When inside a single DC, we can use a single replication-manager that performs failover using keepalived, corosync, openha or etcd, but if you run on 2 DC it is possible to run two replication-manager instances in the same infrastructure. Both instances will use a heartbeat mechanism via the http protocol.
Make sure you activate the web server of replication-manager.
To configure active standby and arbitration, use the following settings on each replication-manager:
arbitration-external
(1.0)Item | Value |
---|---|
Description | Enable external arbitration on split brain. |
Type | Boolean |
Default Value | false |
arbitration-external-hosts
(1.0)Item | Value |
---|---|
Description | Hosts list of external arbitrator service. |
Type | List |
Default Value | "arbitrator-fr.signal18.io,arbitrator-us.signal18.io" |
Define one secret arbitration-external-secret it should be unique across all users of replication-manager, it is use by the arbitrator to identify your cluster, organization name and random alpha-numeric are very welcome.
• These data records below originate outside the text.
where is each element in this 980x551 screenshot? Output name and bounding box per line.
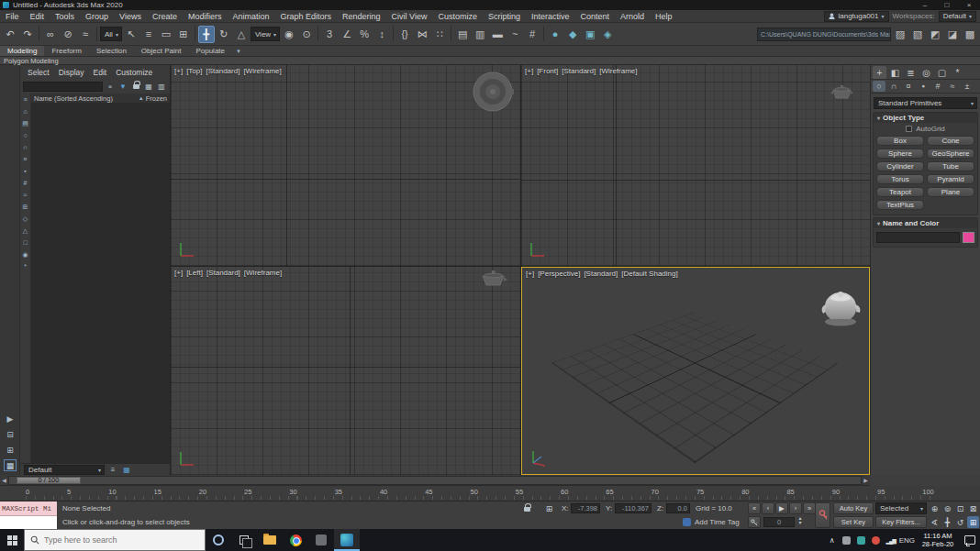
- layout-tab-arrow-icon[interactable]: ▶: [4, 413, 17, 424]
- active-layer-dropdown[interactable]: Default ▾: [24, 465, 105, 475]
- tube-button[interactable]: Tube: [927, 161, 974, 171]
- ribbon-tab-modeling[interactable]: Modeling: [0, 46, 44, 56]
- taskbar-search[interactable]: [24, 529, 206, 551]
- menu-graph-editors[interactable]: Graph Editors: [274, 10, 337, 22]
- lock-explorer-icon[interactable]: [130, 82, 141, 93]
- view-settings-icon[interactable]: ▥: [156, 82, 167, 93]
- teapot-object-left-view[interactable]: [478, 269, 508, 288]
- menu-views[interactable]: Views: [114, 10, 147, 22]
- project-toolbar-icon-3[interactable]: ◩: [927, 26, 943, 43]
- filter-funnel-icon[interactable]: ▼: [117, 82, 128, 93]
- menu-interactive[interactable]: Interactive: [526, 10, 575, 22]
- object-type-rollout-header[interactable]: ▾ Object Type: [874, 113, 977, 123]
- schematic-view-icon[interactable]: #: [524, 26, 540, 43]
- field-of-view-icon[interactable]: ∢: [929, 516, 941, 528]
- viewport-menu-standard[interactable]: [Standard]: [206, 269, 240, 277]
- orbit-icon[interactable]: ↺: [954, 516, 966, 528]
- scene-explorer-list[interactable]: [31, 104, 170, 463]
- ribbon-minimize-icon[interactable]: ▾: [232, 46, 245, 56]
- zoom-extents-icon[interactable]: ⊡: [954, 502, 966, 514]
- se-materials-filter-icon[interactable]: ◉: [21, 249, 30, 259]
- name-and-color-rollout-header[interactable]: ▾ Name and Color: [874, 218, 977, 228]
- se-spacewarps-filter-icon[interactable]: ≈: [21, 190, 30, 200]
- layer-options-icon[interactable]: ≡: [107, 464, 118, 475]
- ribbon-tab-populate[interactable]: Populate: [188, 46, 232, 56]
- name-column-header[interactable]: Name (Sorted Ascending): [34, 94, 113, 103]
- menu-group[interactable]: Group: [80, 10, 114, 22]
- pan-icon[interactable]: ╋: [941, 516, 953, 528]
- render-setup-icon[interactable]: ◆: [564, 26, 581, 43]
- viewport-menu-general[interactable]: [+]: [525, 67, 533, 75]
- object-name-field[interactable]: [876, 232, 960, 243]
- time-slider-track[interactable]: 0 / 100: [8, 476, 862, 485]
- create-tab-icon[interactable]: +: [873, 66, 886, 79]
- se-scene-icon[interactable]: ⌂: [21, 106, 30, 116]
- bind-to-spacewarp-icon[interactable]: ≈: [77, 26, 94, 43]
- se-cameras-filter-icon[interactable]: ▪: [21, 166, 30, 176]
- frame-spinner[interactable]: ▴ ▾: [796, 515, 804, 526]
- viewport-menu-standard[interactable]: [Standard]: [584, 270, 618, 278]
- ribbon-tab-freeform[interactable]: Freeform: [44, 46, 88, 56]
- maximize-viewport-toggle-icon[interactable]: ⊞: [967, 516, 979, 528]
- align-icon[interactable]: ∷: [431, 26, 448, 43]
- utilities-tab-icon[interactable]: *: [951, 66, 964, 79]
- tray-app-icon-3[interactable]: [869, 529, 884, 551]
- se-groups-filter-icon[interactable]: ⊞: [21, 202, 30, 212]
- se-lights-filter-icon[interactable]: ¤: [21, 154, 30, 164]
- systems-category-icon[interactable]: ±: [961, 81, 974, 92]
- next-frame-button[interactable]: ›: [789, 502, 802, 514]
- textplus-button[interactable]: TextPlus: [876, 200, 924, 210]
- y-coordinate-field[interactable]: [615, 503, 651, 513]
- spinner-down-icon[interactable]: ▾: [798, 521, 801, 525]
- maxscript-mini-input[interactable]: [0, 516, 57, 529]
- auto-key-button[interactable]: Auto Key: [833, 502, 874, 514]
- layout-tab-current-icon[interactable]: ▦: [4, 459, 17, 471]
- track-bar[interactable]: 0 5 10 15 20 25 30 35 40 45 50 55 60 65 …: [0, 486, 980, 501]
- edit-named-selection-sets-icon[interactable]: {}: [396, 26, 413, 43]
- reference-coordinate-dropdown[interactable]: View ▾: [251, 27, 280, 41]
- menu-create[interactable]: Create: [147, 10, 183, 22]
- scene-explorer-search-input[interactable]: [23, 82, 103, 92]
- motion-tab-icon[interactable]: ◎: [919, 66, 933, 79]
- autogrid-checkbox[interactable]: [906, 126, 912, 132]
- maxscript-mini-listener[interactable]: MAXScript Mi: [0, 501, 57, 515]
- object-color-swatch[interactable]: [963, 232, 974, 243]
- window-crossing-icon[interactable]: ⊞: [175, 26, 192, 43]
- primitive-set-dropdown[interactable]: Standard Primitives ▾: [874, 97, 977, 109]
- chrome-button[interactable]: [283, 529, 308, 551]
- material-editor-icon[interactable]: ●: [547, 26, 563, 43]
- zoom-region-icon[interactable]: ⊠: [967, 502, 979, 514]
- go-to-end-button[interactable]: »: [803, 502, 816, 514]
- undo-icon[interactable]: ↶: [2, 26, 18, 43]
- tray-chevron-icon[interactable]: ∧: [825, 529, 840, 551]
- geosphere-button[interactable]: GeoSphere: [927, 149, 974, 159]
- unlink-selection-icon[interactable]: ⊘: [60, 26, 76, 43]
- clear-search-icon[interactable]: ×: [105, 82, 116, 93]
- ribbon-tab-object-paint[interactable]: Object Paint: [134, 46, 189, 56]
- frozen-column-header[interactable]: Frozen: [146, 94, 167, 103]
- time-slider-handle[interactable]: 0 / 100: [17, 477, 81, 484]
- viewport-perspective-active[interactable]: [+] [Perspective] [Standard] [Default Sh…: [521, 267, 870, 475]
- menu-civil-view[interactable]: Civil View: [386, 10, 433, 22]
- teapot-object-front-view[interactable]: [830, 84, 854, 101]
- viewport-front[interactable]: [+] [Front] [Standard] [Wireframe]: [521, 65, 870, 266]
- add-time-tag[interactable]: Add Time Tag: [695, 518, 740, 526]
- snaps-toggle-icon[interactable]: 3: [321, 26, 338, 43]
- menu-help[interactable]: Help: [650, 10, 678, 22]
- se-sort-icon[interactable]: ≡: [21, 94, 30, 105]
- pyramid-button[interactable]: Pyramid: [927, 174, 974, 184]
- select-and-link-icon[interactable]: ∞: [42, 26, 59, 43]
- display-tab-icon[interactable]: ▢: [935, 66, 949, 79]
- lights-category-icon[interactable]: ¤: [902, 81, 915, 92]
- menu-scripting[interactable]: Scripting: [483, 10, 526, 22]
- se-menu-display[interactable]: Display: [59, 68, 84, 77]
- project-toolbar-icon-1[interactable]: ▨: [892, 26, 908, 43]
- cameras-category-icon[interactable]: ▪: [917, 81, 930, 92]
- next-frame-icon[interactable]: ▶: [862, 477, 870, 483]
- se-more-filters-icon[interactable]: *: [21, 261, 30, 271]
- torus-button[interactable]: Torus: [876, 174, 924, 184]
- spinner-snap-icon[interactable]: ↕: [373, 26, 390, 43]
- network-icon[interactable]: ▂▄▆: [884, 529, 898, 551]
- teapot-object-top-view[interactable]: [472, 71, 514, 113]
- key-filters-button[interactable]: Key Filters...: [875, 516, 927, 528]
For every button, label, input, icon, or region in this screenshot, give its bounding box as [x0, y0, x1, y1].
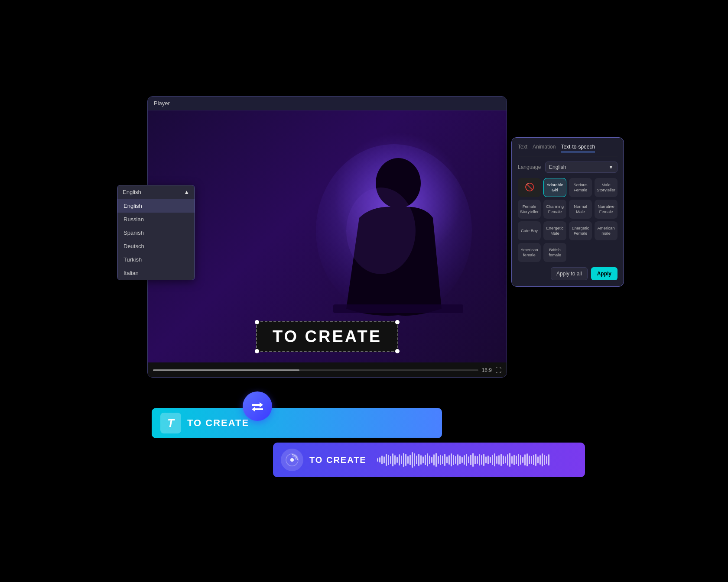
apply-button[interactable]: Apply	[591, 267, 618, 280]
lang-selected-value: English	[123, 189, 141, 195]
wave-bar	[459, 456, 461, 464]
wave-bar	[405, 454, 406, 466]
text-track-label: TO CREATE	[187, 417, 249, 429]
corner-handle-tl	[255, 320, 259, 324]
wave-bar	[474, 456, 476, 464]
voice-cell-male-storyteller[interactable]: Male Storyteller	[595, 178, 618, 197]
voice-cell-charming-female[interactable]: Charming Female	[543, 200, 566, 219]
wave-bar	[444, 454, 445, 466]
voice-cell-energetic-male[interactable]: Energetic Male	[543, 221, 566, 240]
wave-bar	[386, 454, 387, 466]
lang-option-turkish[interactable]: Turkish	[117, 253, 195, 266]
wave-bar	[537, 456, 539, 463]
wave-bar	[420, 455, 422, 465]
wave-bar	[511, 456, 513, 464]
wave-bar	[483, 454, 484, 466]
voice-cell-american-female[interactable]: American female	[518, 243, 541, 262]
player-title: Player	[154, 100, 170, 107]
fullscreen-icon[interactable]: ⛶	[495, 367, 501, 374]
voice-grid: 🚫 Adorable Girl Serious Female Male Stor…	[518, 178, 618, 262]
mute-icon: 🚫	[525, 182, 534, 192]
tab-animation[interactable]: Animation	[533, 144, 556, 152]
wave-bar	[531, 456, 532, 464]
voice-cell-british-female[interactable]: British female	[543, 243, 566, 262]
voice-cell-normal-male[interactable]: Normal Male	[569, 200, 592, 219]
wave-bar	[522, 457, 523, 463]
wave-bar	[546, 456, 547, 464]
wave-bar	[401, 456, 402, 464]
wave-bar	[388, 455, 389, 465]
audio-track-label: TO CREATE	[309, 455, 367, 465]
lang-option-italian[interactable]: Italian	[117, 266, 195, 280]
wave-bar	[448, 455, 450, 465]
chevron-up-icon: ▲	[184, 189, 189, 195]
wave-bar	[457, 454, 458, 466]
tab-text-to-speech[interactable]: Text-to-speech	[561, 144, 595, 152]
corner-handle-tr	[395, 320, 400, 324]
wave-bar	[540, 455, 541, 465]
wave-bar	[436, 453, 437, 467]
wave-bar	[384, 456, 385, 463]
lang-option-english[interactable]: English	[117, 199, 195, 213]
tts-language-label: Language	[518, 164, 542, 170]
tab-text[interactable]: Text	[518, 144, 527, 152]
language-dropdown[interactable]: English ▲ English Russian Spanish Deutsc…	[117, 185, 195, 280]
wave-bar	[488, 456, 489, 464]
lang-option-russian[interactable]: Russian	[117, 213, 195, 226]
wave-bar	[446, 456, 448, 463]
svg-point-5	[290, 458, 294, 462]
corner-handle-bl	[255, 349, 259, 353]
voice-cell-female-storyteller[interactable]: Female Storyteller	[518, 200, 541, 219]
wave-bar	[514, 455, 515, 465]
text-track-icon: T	[160, 413, 181, 433]
wave-bar	[518, 454, 519, 466]
voice-cell-adorable-girl[interactable]: Adorable Girl	[543, 178, 566, 197]
voice-cell-narrative-female[interactable]: Narrative Female	[595, 200, 618, 219]
wave-bar	[548, 454, 549, 466]
svg-point-3	[346, 188, 416, 274]
wave-bar	[410, 455, 411, 465]
voice-cell-energetic-female[interactable]: Energetic Female	[569, 221, 592, 240]
wave-bar	[442, 456, 443, 464]
voice-cell-american-male[interactable]: American male	[595, 221, 618, 240]
wave-bar	[416, 456, 417, 464]
swap-icon[interactable]	[243, 391, 272, 421]
apply-to-all-button[interactable]: Apply to all	[551, 267, 588, 280]
tts-language-select[interactable]: English ▼	[545, 162, 618, 173]
wave-bar	[509, 453, 510, 467]
chevron-down-icon: ▼	[608, 164, 614, 170]
player-window: Player	[147, 96, 507, 378]
text-track-bar: T TO CREATE	[152, 408, 442, 438]
voice-cell-cute-boy[interactable]: Cute Boy	[518, 221, 541, 240]
wave-bar	[524, 454, 526, 466]
wave-bar	[485, 456, 487, 463]
wave-bar	[520, 455, 521, 465]
wave-bar	[412, 452, 413, 468]
wave-bar	[438, 456, 439, 464]
tts-panel: Text Animation Text-to-speech Language E…	[511, 137, 624, 287]
wave-bar	[379, 457, 380, 462]
wave-bar	[477, 456, 478, 464]
wave-bar	[542, 453, 543, 466]
progress-bar[interactable]	[153, 369, 478, 371]
wave-bar	[451, 453, 452, 466]
lang-option-spanish[interactable]: Spanish	[117, 226, 195, 239]
voice-cell-serious-female[interactable]: Serious Female	[569, 178, 592, 197]
wave-bar	[507, 454, 508, 466]
corner-handle-br	[395, 349, 400, 353]
lang-option-deutsch[interactable]: Deutsch	[117, 239, 195, 253]
lang-dropdown-header[interactable]: English ▲	[117, 185, 195, 199]
voice-cell-muted[interactable]: 🚫	[518, 178, 541, 197]
wave-bar	[418, 454, 419, 466]
wave-bar	[392, 453, 393, 466]
wave-bar	[396, 457, 398, 463]
wave-bar	[544, 455, 545, 465]
wave-bar	[440, 455, 441, 465]
player-titlebar: Player	[148, 97, 507, 110]
wave-bar	[533, 455, 534, 465]
wave-bar	[516, 456, 517, 464]
wave-bar	[381, 456, 383, 464]
tts-actions: Apply to all Apply	[518, 267, 618, 280]
svg-rect-2	[333, 304, 463, 313]
wave-bar	[399, 454, 400, 466]
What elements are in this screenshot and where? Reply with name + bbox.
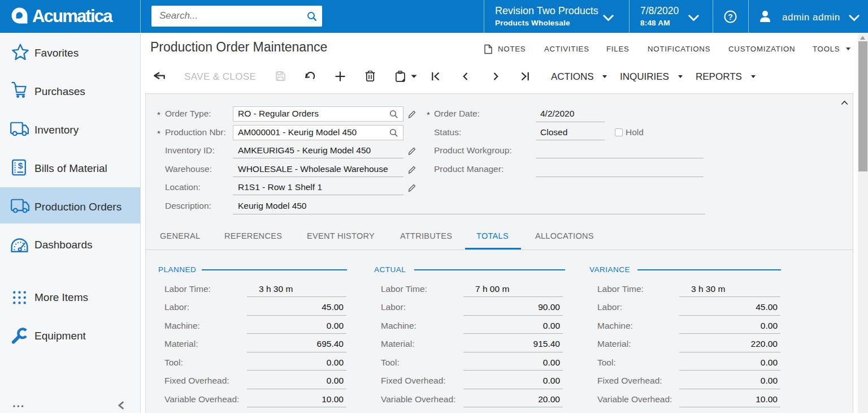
svg-text:?: ? [728, 12, 733, 21]
svg-text:$: $ [18, 161, 23, 170]
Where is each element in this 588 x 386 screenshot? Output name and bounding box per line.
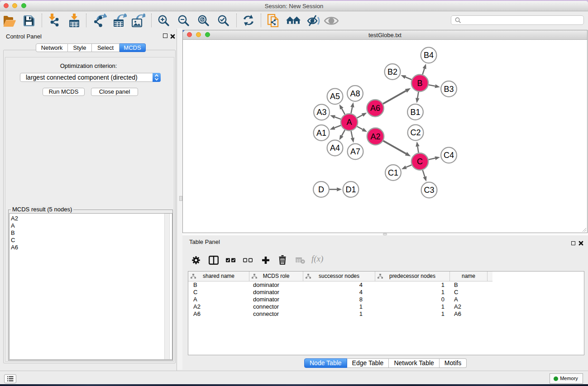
svg-text:C4: C4 (444, 151, 454, 160)
svg-text:B3: B3 (444, 85, 454, 94)
svg-text:A6: A6 (370, 104, 380, 113)
svg-text:B: B (417, 79, 422, 88)
svg-text:B2: B2 (387, 67, 397, 76)
svg-text:A4: A4 (330, 143, 340, 152)
svg-text:A5: A5 (330, 92, 340, 101)
svg-text:A3: A3 (316, 108, 326, 117)
svg-text:A2: A2 (370, 132, 380, 141)
svg-text:A7: A7 (350, 147, 360, 156)
svg-text:A: A (346, 118, 352, 127)
svg-text:C: C (417, 157, 423, 166)
svg-text:B4: B4 (424, 51, 434, 60)
svg-text:C1: C1 (388, 168, 398, 177)
svg-text:C3: C3 (424, 186, 434, 195)
svg-text:D: D (318, 185, 324, 194)
svg-text:C2: C2 (410, 128, 421, 137)
svg-text:B1: B1 (410, 108, 420, 117)
svg-text:A8: A8 (350, 89, 360, 98)
svg-text:D1: D1 (345, 185, 356, 194)
svg-text:A1: A1 (316, 129, 326, 138)
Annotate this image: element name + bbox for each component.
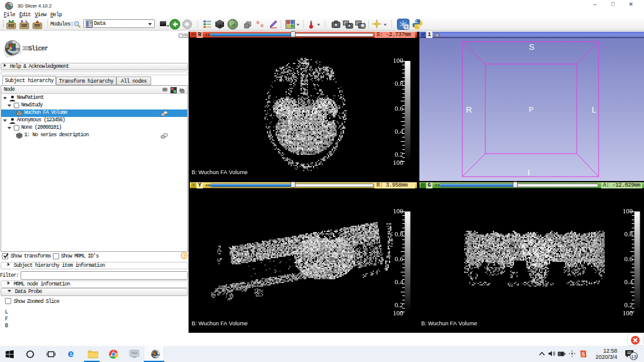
svg-text:DCM: DCM [21, 25, 27, 28]
svg-text:S: S [529, 42, 534, 52]
svg-text:R: R [466, 105, 472, 114]
svg-text:L: L [592, 105, 596, 114]
svg-text:DATA: DATA [7, 25, 14, 28]
svg-text:SAVE: SAVE [34, 25, 41, 28]
svg-text:I: I [528, 168, 530, 177]
svg-text:P: P [529, 106, 533, 113]
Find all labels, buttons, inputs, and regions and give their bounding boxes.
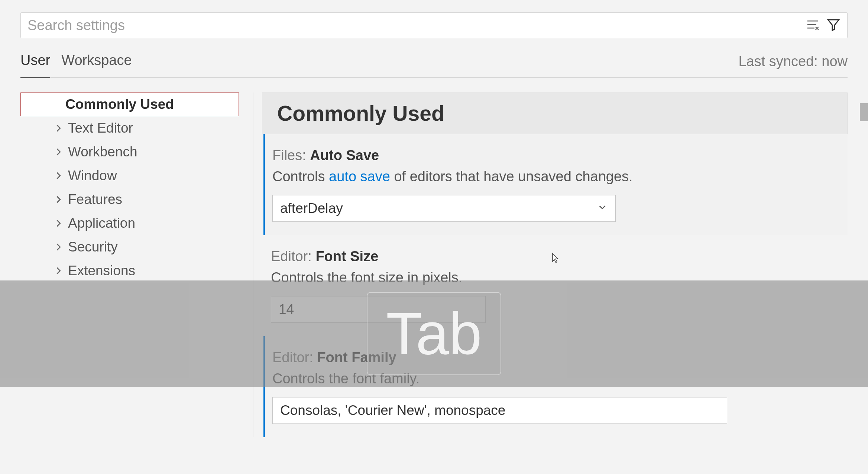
setting-scope: Editor: [271, 249, 315, 264]
sidebar-item-label: Features [68, 192, 122, 207]
clear-filter-icon[interactable] [806, 17, 820, 33]
input-value: Consolas, 'Courier New', monospace [280, 403, 505, 418]
filter-icon[interactable] [826, 17, 841, 33]
chevron-down-icon [597, 201, 608, 216]
content-section-header: Commonly Used [262, 92, 848, 134]
auto-save-select[interactable]: afterDelay [272, 195, 616, 222]
chevron-right-icon [53, 147, 64, 157]
sidebar-item-label: Workbench [68, 144, 137, 160]
chevron-right-icon [53, 194, 64, 205]
sidebar-item-workbench[interactable]: Workbench [20, 140, 239, 164]
select-value: afterDelay [280, 201, 343, 216]
cursor-icon [551, 253, 559, 264]
setting-name: Font Size [315, 249, 378, 264]
setting-description: Controls the font family. [272, 371, 848, 387]
chevron-right-icon [53, 266, 64, 276]
chevron-right-icon [53, 171, 64, 181]
search-bar[interactable] [20, 12, 848, 38]
sidebar-item-extensions[interactable]: Extensions [20, 259, 239, 283]
sidebar-item-label: Extensions [68, 263, 135, 279]
sidebar-item-window[interactable]: Window [20, 164, 239, 188]
chevron-right-icon [53, 242, 64, 252]
chevron-right-icon [53, 218, 64, 228]
sidebar-item-security[interactable]: Security [20, 235, 239, 259]
setting-scope: Editor: [272, 350, 317, 365]
auto-save-link[interactable]: auto save [329, 169, 390, 184]
font-size-input[interactable]: 14 [271, 296, 486, 323]
sync-status: Last synced: now [738, 53, 848, 74]
setting-name: Font Family [317, 350, 396, 365]
setting-title: Files: Auto Save [272, 147, 848, 163]
setting-title: Editor: Font Family [272, 350, 848, 366]
setting-title: Editor: Font Size [271, 249, 848, 264]
sidebar-item-features[interactable]: Features [20, 188, 239, 211]
sidebar-item-label: Commonly Used [65, 97, 174, 112]
input-value: 14 [279, 302, 294, 317]
scrollbar-thumb[interactable] [860, 103, 868, 121]
settings-sidebar: Commonly Used Text Editor Workbench Wind… [20, 92, 239, 437]
setting-name: Auto Save [310, 147, 379, 163]
sidebar-item-label: Text Editor [68, 120, 133, 136]
chevron-right-icon [53, 123, 64, 133]
font-family-input[interactable]: Consolas, 'Courier New', monospace [272, 397, 727, 424]
setting-scope: Files: [272, 147, 310, 163]
setting-editor-font-size: Editor: Font Size Controls the font size… [262, 235, 848, 336]
sidebar-item-label: Application [68, 215, 135, 231]
tabs-row: User Workspace Last synced: now [20, 50, 848, 78]
setting-editor-font-family: Editor: Font Family Controls the font fa… [263, 336, 848, 437]
setting-description: Controls the font size in pixels. [271, 270, 848, 286]
sidebar-item-application[interactable]: Application [20, 211, 239, 235]
sidebar-item-commonly-used[interactable]: Commonly Used [20, 92, 239, 116]
setting-description: Controls auto save of editors that have … [272, 169, 848, 185]
tab-workspace[interactable]: Workspace [61, 50, 132, 73]
settings-content: Commonly Used Files: Auto Save Controls … [239, 92, 848, 437]
setting-files-auto-save: Files: Auto Save Controls auto save of e… [263, 134, 848, 235]
sidebar-item-text-editor[interactable]: Text Editor [20, 116, 239, 140]
sidebar-item-label: Window [68, 168, 117, 184]
sidebar-item-label: Security [68, 239, 118, 255]
tab-user[interactable]: User [20, 50, 50, 78]
search-input[interactable] [27, 17, 806, 33]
arbitration-external-secret
(1.0)Item | Value |
---|---|
Description | Full path to an alerting script. |
Type | String |
Default Value | "cluster01.signal18.io" |
Give each replication-manager server a different value for arbitration-external-unique-id and instruct it for the other replication-manager in the cluster.
arbitration-external-id
(1.0)Item | Value |
---|---|
Description | Unique value on each replication-manager. |
Type | Integer |
Default Value | 0 |
arbitration-peer-hosts
(1.0)Item | Value |
---|---|
Description | Peer replication-manager node. |
Type | String |
Default Value | "replication-manager01:10002" |
arbitration-failed-master-script
(2.1)Item | Value |
---|---|
Description | External script when a master lost arbitration during split brain |
Type | String |
Default Value | "" |
On each instance instruct it's peer replication-manager node
On instance "127.0.0.1:10001" arbitration-peer-hosts ="127.0.0.1:10002"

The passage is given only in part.